Si è costituito per resistere il Comune di Salorno, eccependo, da un lato, la inammissibilità delle doglianze per divieto dello ius novorum ex art. 345 c.p.c. e, dall'altro, la loro infondatezza perché generiche e prive di qualsiasi prova.
Il ricorso è stato inserito nei ruoli di udienza del 13 aprile 2010 e trattenuto per la decisione.
DIRITTO
La questione sottoposta all'esame del Collegio con l'appello proposto è puramente urbanistica, dovendosi definire la legittimità o meno del cambio di destinazione d'uso senza concessione edilizia di parte dell'edificio sito in Salorno e di proprietà del sig.

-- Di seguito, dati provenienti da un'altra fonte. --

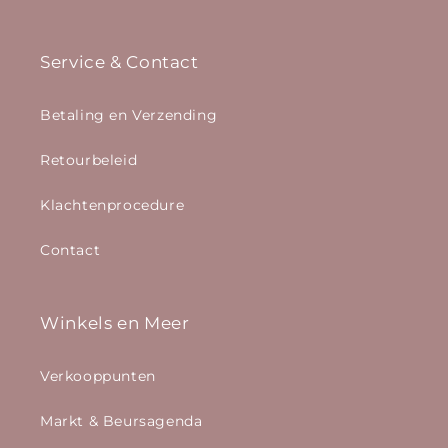
Service & Contact
Betaling en Verzending
Retourbeleid
Klachtenprocedure
Contact
Winkels en Meer
Verkooppunten
Markt & Beursagenda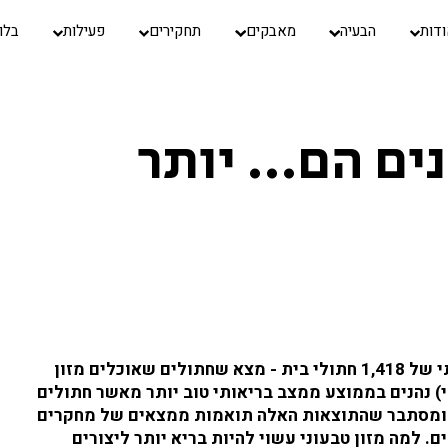
דות
הבעיה
מאבקים
תחקירים
פעילות
בלו
ים הם… יותר
מחקר חדש שבדק את מצבם הבריאותי של 1,418 חתולי בית - מצא שחתולים שאוכלים מזון
י) נהנים בממוצע ממצב בריאותי טוב יותר מאשר חתולים
! ומסתבר שהתוצאות האלה תואמות ממצאים של מחקרים
. למה מזון טבעוני עשוי להיות בריא יותר ליצורים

F. P., originariamente adibito a magazzino di frutta.
Non rileva, nella fattispecie, alcun profilo riguardante la libertà di culto , che potrà trovare altre più idonee occasioni di espressione.

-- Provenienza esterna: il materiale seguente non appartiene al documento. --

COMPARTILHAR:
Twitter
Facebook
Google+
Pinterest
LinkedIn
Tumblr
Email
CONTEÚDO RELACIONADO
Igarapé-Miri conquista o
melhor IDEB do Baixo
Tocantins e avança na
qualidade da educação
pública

La difformità d'uso accertata dal Comune di Salorno in data 11/9/07 riguarda una parte limitata dell'edificio e cioè, come risulta dalla certificazione rilasciata dal tecnico comunale in data 20/1/2009, la parte situata al 1^ piano del lato ovest per una superficie di circa 234,60 mq.

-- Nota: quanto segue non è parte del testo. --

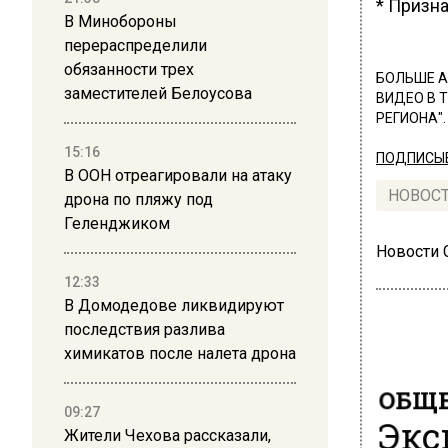
* Призн
В Минобороны
перераспределили
обязанности трех
БОЛЬШЕ А
заместителей Белоусова
ВИДЕО В 
РЕГИОНА".
15:16
ПОДПИСЫВ
В ООН отреагировали на атаку
НОВОС
дрона по пляжу под
Геленджиком
Новости
12:33
В Домодедове ликвидируют
последствия разлива
химикатов после налета дрона
ОБЩЕ
09:27
Экс
Жители Чехова рассказали,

L'appello è infondato e va rigettato.
Invero, l'appellante con la prima delle proposte censure, ha sostenuto che erroneamente aveva indicato nel ricorso di I grado che il mutamento funzionale fosse avvenuto verso il 1990, mentre era solo la documentazione contabile reperibile che si riferiva a tale periodo: in realtà, il cambio di destinazione era già avvenuto negli anni '70, e quindi in epoca precedente alla L.P. n. 21 del 1992 che ha reso necessaria la concessione edilizia anche per mutamenti meramente funzionali della destinazione d'uso.
L'Amministrazione non aveva tenuto conto di tale modifica di destinazione ed il giudice di I grado non ha ritenuto di poter accogliere tale censura, sulla scorta della ricostruzione della normativa provinciale relativa al verde agricolo ed evidenziando come con l'art. 8 della L.P. 24/11/80 n. 34 fosse stato inserito nell'ordinamento urbanistico provinciale il divieto di cambiamento di destinazione d'uso degli impianti per la raccolta, conservazione e lavorazione di prodotti agricoli, in assenza di una diversa destinazione d'uso di tutta l'area nel piano urbanistico provinciale, divieto ancor oggi sancito dall'art. 107, comma 5, della legge urbanistica provinciale.
L'appellante ribadisce la risalenza agli anni '70 del cambio di destinazione, pur non potendo fornire documentazione al riguardo.
L'impugnazione si fonda, in sostanza, su una diversa prospettazione dei fatti, rispetto al ricorso di I grado e, per ciò solo, dovrebbe ritenersi inammissibile.
Invero, osta all'ingresso della censura il disposto dell'art. 345, comma 2, c.p.c., la cui applicabilità al processo amministrativo nella sua interezza è stata definitivamente sancita dalla giurisprudenza più recente di questo Consiglio (cfr. sez. V, 7 maggio 2008, n. 2080; sez. IV, 18 giugno 2009 n. 4004, 4 febbraio 2008, n. 306 e 6 marzo 2006, n. 1122; ad. plen., 29 dicembre 2004, n. 14, cui si rinvia a mente dell'art. 26, comma 4, della legge n. 1034 del 1971).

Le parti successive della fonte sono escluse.